Team GB have won gold in team eventing at the Tokyo Olympics for the first time in nearly 50 years.
Laura Collett, Tom McEwen and Oliver Townend secured Great Britain’s 11th gold at this year’s Games – the team’s 33rd medal in total.
All three riders were making their Olympic debut, but delivered high-class displays to end a 49-year wait for team gold.
Heading into the closing stages of the competition, the team led by 17.9 penalties following their outstanding cross-country rounds on Sunday.
Townend was the final British rider to go, but thanks to the impressive lead, he had the luxury of knowing he could knock four fences down and still secure the Olympic title.
Laura Collett, riding London 52, competes during the equestrian eventing in Tokyo. Pic: AP
McEwen went clear riding Toledo De Kerser, Collett had four faults aboard London 52 and Townend also collected four with Ballaghmor Class.
Britain finished on a score of 86.30, with Australia taking silver and France the bronze.
It is the third equestrian medal in Tokyo for Team GB following Charlotte Dujardin, Carl Hester and Charlotte Fry winning dressage team bronze, and Dujardin also collecting an individual bronze.
It is Great Britain’s first Olympic team gold in eventing since Munich 1972 and is only GB’s third eventing gold in total.
Attention now switches to the individual final later today, with Townend starting the showjumping phase in the silver medal position behind Germany’s Julia Krajewski.
Great Britain’s Oliver Townend riding Ballaghmor Class
McEwen is in bronze position and Collett is in fifth, putting them all within reach of further medals.
Speaking to the BBC, Townend said: “It’s unreal, it’s still not sunk in. We have another round to jump so focus [is] on that but there will be a big celebration and I don’t think it will be with a cup of tea and a biscuit.”

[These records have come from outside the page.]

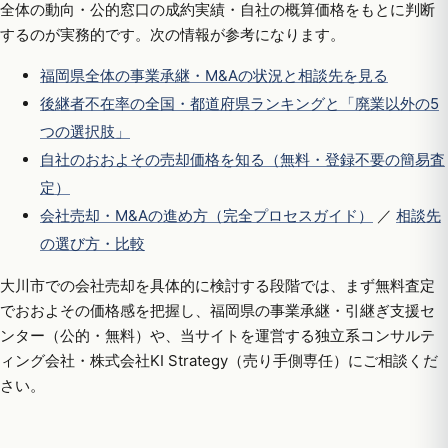
全体の動向・公的窓口の成約実績・自社の概算価格をもとに判断
するのが実務的です。次の情報が参考になります。
福岡県全体の事業承継・M&Aの状況と相談先を見る
後継者不在率の全国・都道府県ランキングと「廃業以外の5
つの選択肢」
自社のおおよその売却価格を知る（無料・登録不要の簡易査
定）
会社売却・M&Aの進め方（完全プロセスガイド）
／
相談先
の選び方・比較
大川市での会社売却を具体的に検討する段階では、まず無料査定
でおおよその価格感を把握し、福岡県の事業承継・引継ぎ支援セ
ンター（公的・無料）や、当サイトを運営する独立系コンサルテ
ィング会社・株式会社KI Strategy（売り手側専任）にご相談くだ
さい。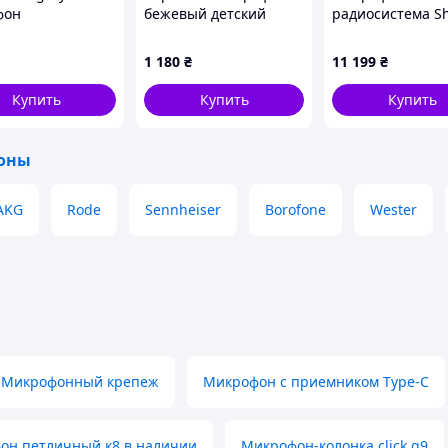
фон
бежевый детский
радиосистема S
подарок
BLX4E = - H8E
1 180
₴
11 199
₴
Купить
Купить
Купить
оны
AKG
Rode
Sennheiser
Borofone
Wester
Микрофонный крепеж
Микрофон с приемником Type-C
он петличный к8 в наличии
Микрофон-колонка click q9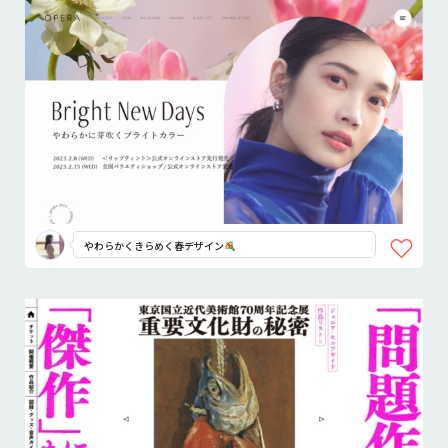
やわらかくきらめく春デザイン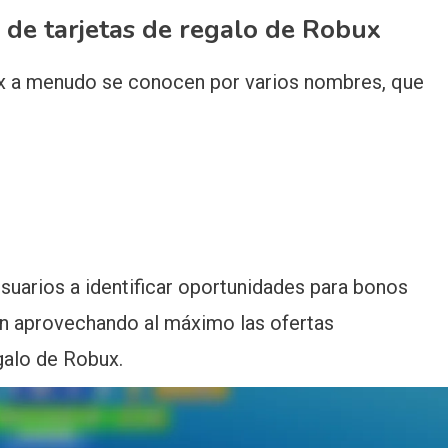
 de tarjetas de regalo de Robux
ux a menudo se conocen por varios nombres, que
usuarios a identificar oportunidades para bonos
án aprovechando al máximo las ofertas
galo de Robux.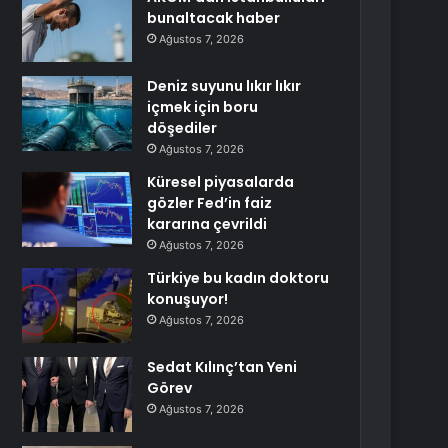
bunaltacak haber
Ağustos 7, 2026
Deniz suyunu lıkır lıkır
içmek için boru
döşediler
Ağustos 7, 2026
Küresel piyasalarda
gözler Fed’in faiz
kararına çevrildi
Ağustos 7, 2026
Türkiye bu kadın doktoru
konuşuyor!
Ağustos 7, 2026
Sedat Kılınç’tan Yeni
Görev
Ağustos 7, 2026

Reflecting on his round, McEwen said: “My nerves were fine. They [Townend and Collett] are both brilliant riders, and I had no doubt they would pull it straight out of the bag quite easily and comfortably.”
And Collett, who dropped places individually after having one fence down, added: “He [London 52] was his normal self at the start, then I think there was a reflection off the water and he just spooked, basically.
“He got it back together. It’s a shame, but it could have been a whole lot worse in that situation. It was a very clever course.”
She said it was a “dream come true” to be at the Olympics and “to be lucky enough” to have a horse like London 52.